** RECORDS FOR THE EXERCISE follows **

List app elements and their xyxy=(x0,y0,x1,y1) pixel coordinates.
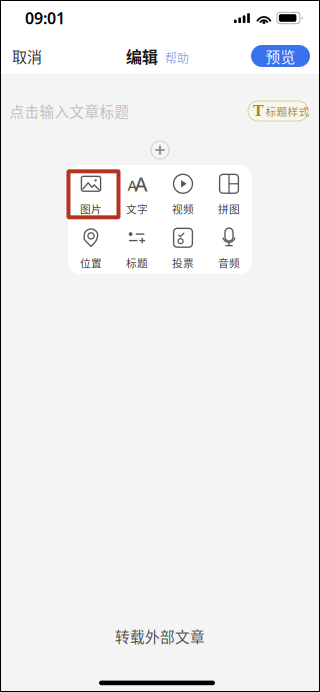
staticText: 转载外部文章 xyxy=(115,625,205,647)
button[interactable]: 标题 xyxy=(114,228,160,270)
staticText: A xyxy=(134,170,148,197)
staticText: 帮助 xyxy=(165,49,189,66)
button[interactable]: 音频 xyxy=(206,228,252,270)
button[interactable]: 拼图 xyxy=(206,174,252,216)
staticText: 视频 xyxy=(172,201,194,216)
staticText: 点击输入文章标题 xyxy=(10,100,130,122)
button[interactable]: 取消 xyxy=(12,39,56,73)
staticText: 编辑 xyxy=(126,44,158,68)
staticText: 预览 xyxy=(266,45,296,67)
staticText: 取消 xyxy=(12,45,42,67)
staticText: 文字 xyxy=(126,201,148,216)
button[interactable]: 图片 xyxy=(68,174,114,216)
staticText: 拼图 xyxy=(218,201,240,216)
staticText: 音频 xyxy=(218,255,240,270)
button[interactable]: 投票 xyxy=(160,228,206,270)
staticText: 投票 xyxy=(172,255,194,270)
button[interactable]: 位置 xyxy=(68,228,114,270)
button[interactable]: T xyxy=(248,101,308,121)
button[interactable]: A xyxy=(114,174,160,216)
staticText: 标题样式 xyxy=(266,103,310,119)
staticText: T xyxy=(253,103,263,119)
button[interactable]: Add content block xyxy=(145,135,175,165)
button[interactable]: 帮助 xyxy=(165,49,189,66)
button[interactable]: 转载外部文章 xyxy=(0,613,320,659)
button[interactable]: 预览 xyxy=(251,45,310,67)
button[interactable]: 视频 xyxy=(160,174,206,216)
staticText: 标题 xyxy=(126,255,148,270)
staticText: 09:01 xyxy=(25,7,65,29)
staticText: 图片 xyxy=(80,201,102,216)
staticText: A xyxy=(128,175,138,195)
staticText: 位置 xyxy=(80,255,102,270)
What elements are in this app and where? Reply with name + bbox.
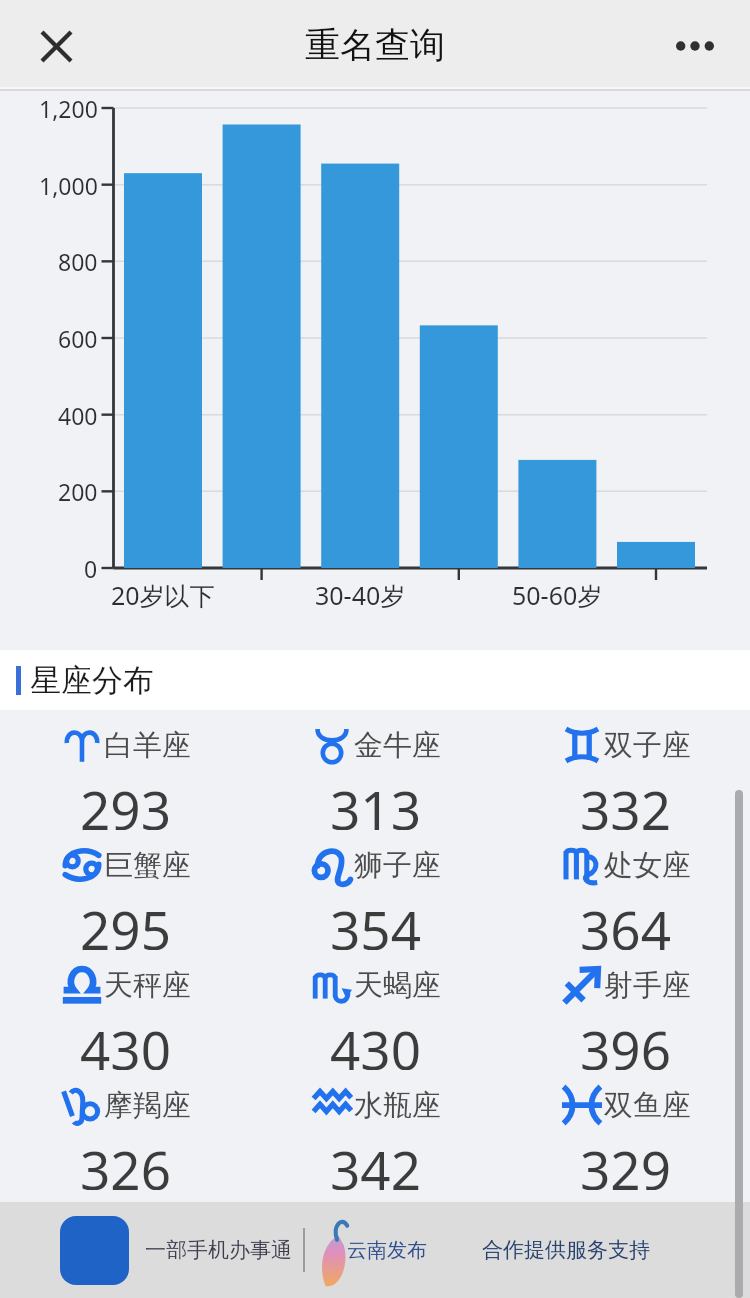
button[interactable]: 摩羯座 [0, 1070, 250, 1190]
staticText: 摩羯座 [104, 1087, 191, 1124]
staticText: 295 [80, 893, 171, 950]
staticText: 狮子座 [354, 847, 441, 884]
staticText: 600 [58, 323, 98, 354]
button[interactable]: 天蝎座 [250, 950, 500, 1070]
staticText: 364 [580, 893, 671, 950]
staticText: 合作提供服务支持 [482, 1237, 650, 1263]
button[interactable]: 射手座 [500, 950, 750, 1070]
staticText: 处女座 [604, 847, 691, 884]
button[interactable]: 白羊座 [0, 710, 250, 830]
staticText: 射手座 [604, 967, 691, 1004]
button[interactable]: 水瓶座 [250, 1070, 500, 1190]
staticText: 巨蟹座 [104, 847, 191, 884]
staticText: 332 [580, 773, 671, 830]
staticText: 白羊座 [104, 727, 191, 764]
button[interactable]: 狮子座 [250, 830, 500, 950]
button[interactable]: 金牛座 [250, 710, 500, 830]
staticText: 云南发布 [347, 1238, 427, 1263]
staticText: 金牛座 [354, 727, 441, 764]
staticText: 30-40岁 [315, 578, 406, 612]
staticText: 313 [330, 773, 421, 830]
staticText: 329 [580, 1133, 671, 1190]
staticText: 50-60岁 [512, 578, 603, 612]
staticText: 双鱼座 [604, 1087, 691, 1124]
button[interactable]: 处女座 [500, 830, 750, 950]
staticText: 双子座 [604, 727, 691, 764]
staticText: 326 [80, 1133, 171, 1190]
staticText: 200 [58, 476, 98, 507]
button[interactable]: Close [24, 14, 88, 78]
button[interactable]: 巨蟹座 [0, 830, 250, 950]
staticText: 天秤座 [104, 967, 191, 1004]
staticText: 0 [84, 553, 98, 584]
staticText: 星座分布 [30, 661, 154, 700]
staticText: 800 [58, 246, 98, 277]
staticText: 430 [80, 1013, 171, 1070]
staticText: 1,200 [39, 93, 98, 124]
staticText: 1,000 [39, 170, 98, 201]
staticText: 天蝎座 [354, 967, 441, 1004]
staticText: 396 [580, 1013, 671, 1070]
staticText: 342 [330, 1133, 421, 1190]
button[interactable]: 天秤座 [0, 950, 250, 1070]
staticText: 430 [330, 1013, 421, 1070]
button[interactable]: App icon [60, 1216, 129, 1285]
staticText: 20岁以下 [111, 578, 215, 612]
staticText: 400 [58, 400, 98, 431]
staticText: 293 [80, 773, 171, 830]
button[interactable]: 双鱼座 [500, 1070, 750, 1190]
staticText: 重名查询 [305, 23, 445, 67]
button[interactable]: 双子座 [500, 710, 750, 830]
staticText: 354 [330, 893, 421, 950]
staticText: 水瓶座 [354, 1087, 441, 1124]
button[interactable]: More options [661, 12, 729, 80]
staticText: 一部手机办事通 [145, 1237, 292, 1263]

** End of RECORDS FOR THE EXERCISE **

* **TASK PROMPT**
Scan the lines above for "转载外部文章" and state how many match, nothing more.

* **TASK SOLUTION**
2